Several weeks ago, President Gene R. Nichol asked the director of the historic campus to change College practice regarding the display of the table cross in the Wren Chapel. The decision generated much debate among members of the college community. On Dec. 20, Nichol emailed the following message to faculty, staff and students regarding his decision.


To the College Community:

I trust that you are enjoying the close of the semester. There are, as yet, still a few exams to be completed, papers to be graded, projects to be mastered, and, finally, miles to be traveled toward those who have missed you more than it was thought possible. My family and I have again been amazed by the warmth of the College community. From the Yule Log, to the carolers and singers who have brought greetings to our house, to the later-night enthusiasts of the Sunken Garden, you have lifted our hearts.

 I write, though, on another front. Controversy continues about my decision to alter the display of the cross in the Wren Chapel. Although the faculty has been strongly supportive, and the Student Senate voted by a wide margin not to oppose the change, opinion on campus is far from uniform. And beyond our walls, many alumni and friends of the College have urged, in the strongest terms, that the decision be reconsidered.

 I have tried to read each letter, note and email I’ve received about the issue—though the volume has been high and the language sometimes heated. And even as the semester has drawn to a close, I have continued to speak with faculty, students, staff, campus ministers, alumni and the members of our Board of Visitors about ways to honor our traditions while assuring that the Chapel is equally welcoming to all. I’ve found no magic answers. But having heard much, and having had the opportunity for at least some quiet reflection on the dispute, I write to offer a few words about the steps we’ve undertaken, the disagreements that have ensued, and my hopes for the future.

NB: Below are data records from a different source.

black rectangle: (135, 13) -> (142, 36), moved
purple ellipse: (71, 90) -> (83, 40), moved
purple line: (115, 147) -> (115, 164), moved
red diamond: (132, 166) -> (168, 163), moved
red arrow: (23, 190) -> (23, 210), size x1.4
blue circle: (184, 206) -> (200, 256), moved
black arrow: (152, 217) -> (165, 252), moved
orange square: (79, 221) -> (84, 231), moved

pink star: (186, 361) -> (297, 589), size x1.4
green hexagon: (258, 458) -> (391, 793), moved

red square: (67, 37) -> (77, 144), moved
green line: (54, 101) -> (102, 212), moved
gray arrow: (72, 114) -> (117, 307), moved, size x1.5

I am much taken with the Wren Chapel. Like many others, I attend an array of crucial College events there. Unlike others, I also have a key to its imposing west door. So I make studied and frequent use of the Chapel late in the evenings. It is, by my lights, the most ennobling and inspiring place on one of the most remarkable campuses in the world. That’s saying a good deal.

But I hadn’t been here long before I began to understand that the experience of the Chapel is not the same for all of us. Over the past eighteen months, a number of members of our community have indicated to me that the display of a cross—in the heart of our most important and defining building—is at odds with our role as a public institution. They did not say, of course, that the cross is an offensive or antagonistic symbol. They often understand that to Christians, like me, the cross conveys an inspiring message of sacrifice, redemption and love. Rather, they have suggested that the presence of such a powerful religious symbol—in a place so central to our efforts—sends a message that the Chapel belongs more fully to some of us than to others. That there are, at the College, insiders and outsiders. Those for whom our most revered space is keenly inviting and those whose presence is only tolerated.

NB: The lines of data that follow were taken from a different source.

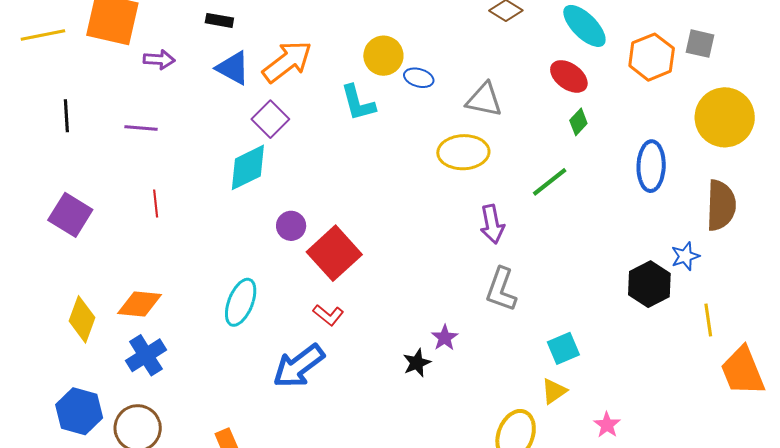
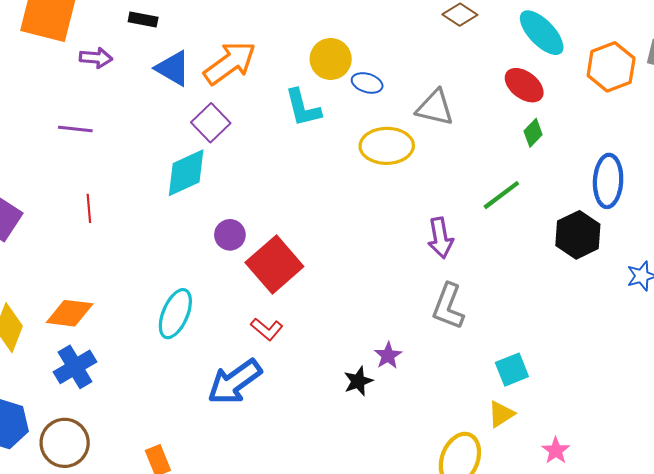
black rectangle: (219, 20) -> (143, 19), moved
yellow ellipse: (463, 152) -> (387, 146), moved
black hexagon: (649, 284) -> (578, 235), moved

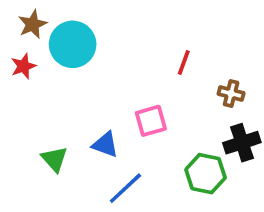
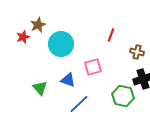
brown star: (33, 24) -> (38, 25), moved
cyan circle: (73, 44) -> (61, 44), moved

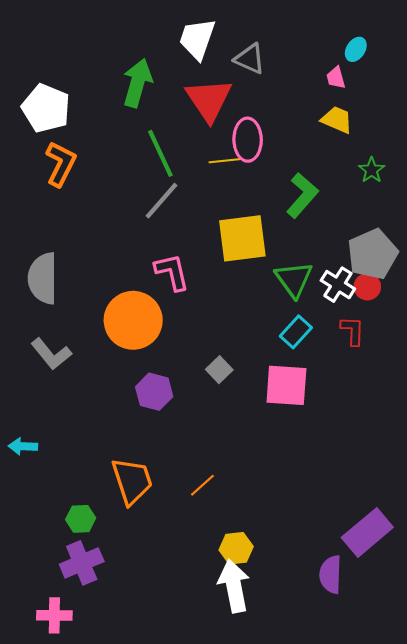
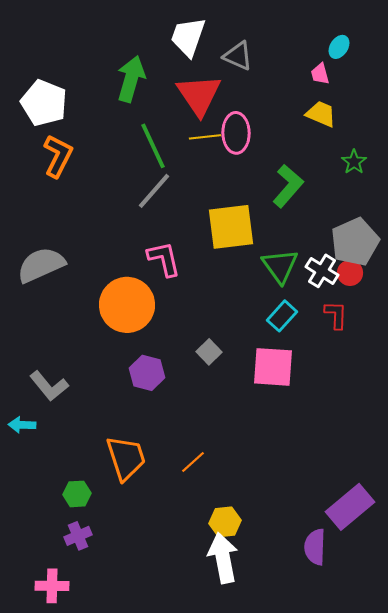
yellow line: (226, 161) -> (205, 137), moved
gray semicircle: (43, 278) -> (41, 265), turned 66
gray L-shape: (51, 354) -> (49, 386), moved
purple cross: (82, 563) -> (78, 536), size x0.7

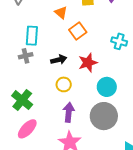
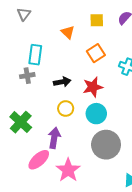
orange square: (78, 31) -> (96, 53), moved
cyan circle: (107, 87) -> (96, 114), moved
purple arrow: (69, 112) -> (54, 138), moved
pink ellipse: (27, 129) -> (39, 160), moved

Nor are such sentiments merely fanciful. I have been saddened to learn of potential students and their families who have been escorted into the Chapel on campus tours and chosen to depart immediately thereafter. And to read of a Jewish student, required to participate in an honor council program in the Chapel during his first week of classes, vowing never to return to the Wren. Or to hear of students, whose a capella groups are invited to perform there, being discomfited by the display of the cross. Or of students being told in times of tragedy of the special opening of the Chapel for solace—to discover that it was only available as a Christian space. Or to hear from a campus counselor that Muslim students don’t take advantage of the Chapel in times of spiritual or emotional crisis. Or to learn of the concerns of parents, immensely proud for the celebration of a senior’s initiation into Phi Beta Kappa, but unable to understand why, at a public university, the ceremony should occur in the presence of a cross.

I have sought, then, to find ways to assure that the Wren Chapel is equally open and welcoming to every member of this community. My goal has not been to bleach all trace of religious thought and influence from our facilities and programs, but rather to offer the inspiration of the Wren to all. As an array of our campus ministers have indicated—in expressing strong support for the altered policy—it is the very vitality and the increasing diversity of our religious community that calls for a more encompassing and accessible use of the Wren.

But many, many have seen it otherwise. They have worried that, as a new president, I have failed to understand and sufficiently value the storied traditions of the College. I can imagine myself, were our roles reversed, coming to a similar conclusion. [Although no cross would have been displayed in the colonial Chapel, one has been placed in the Wren for many decades.] Others have believed, even worse, that my actions disparage religion. No Christian can warm to the label “anti-Christian”—even if he is a public figure with need, on occasion, of thickened skin.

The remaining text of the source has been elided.